Soul Sister

The Ike and Tina Turner story comes to Belfast, replete with hilarious wigs and a crowd-pleasing set of classic songs

As threadbare plots go, Soul Sister isn't so much tattered and torn as entirely transparent. It charts Ike and Tina Turner's rise to stardom, their eventual breakup, and Tina's resurgence as a pop diva par excellence, and you could write everything that happens in between on the back of a beer mat – of which there are many left propping up empty glasses in the Grand Opera House bar at curtain-up.

But then this type of musical theatre is all about the music – the 'theatre' part is secondary. In that sense, Soul Sister has more in common with Spamalot than Miss Saigon.

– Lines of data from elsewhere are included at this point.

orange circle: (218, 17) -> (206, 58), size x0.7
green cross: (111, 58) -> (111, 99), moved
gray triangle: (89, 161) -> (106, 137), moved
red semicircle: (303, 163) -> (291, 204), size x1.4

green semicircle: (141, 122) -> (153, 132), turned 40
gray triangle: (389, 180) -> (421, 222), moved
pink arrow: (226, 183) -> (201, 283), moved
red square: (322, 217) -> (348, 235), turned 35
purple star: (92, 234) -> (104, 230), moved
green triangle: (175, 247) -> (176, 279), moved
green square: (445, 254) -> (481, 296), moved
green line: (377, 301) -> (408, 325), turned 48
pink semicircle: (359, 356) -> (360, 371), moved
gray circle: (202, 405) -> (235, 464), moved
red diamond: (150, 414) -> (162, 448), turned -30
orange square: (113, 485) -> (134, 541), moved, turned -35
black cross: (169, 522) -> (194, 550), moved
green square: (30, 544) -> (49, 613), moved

Once you realise that you're unlikely to learn anything new about Ike and Tina's extraordinary life stories, then everything becomes more bearable. Even the incessant whooping and hollering that emanates from almost every aisle throughout. (Yes, it will become more bearable. Soon it will be bearable. Soon...)

The musical performance of the band and the singers is tip top, with Emi Wokoma almost note perfect as the towering chanteuse (but for a rendition of 'You Know I Love You' which is, cringingly, one octave out). The hits are there. The costumes are perfectly period, and the wigs are downright hilarious. But what sets Soul Sister apart from other revival shows are the visuals. Rather inexplicably, Soul Sister presents Tina Turner as the heroine of a strange graphic novel.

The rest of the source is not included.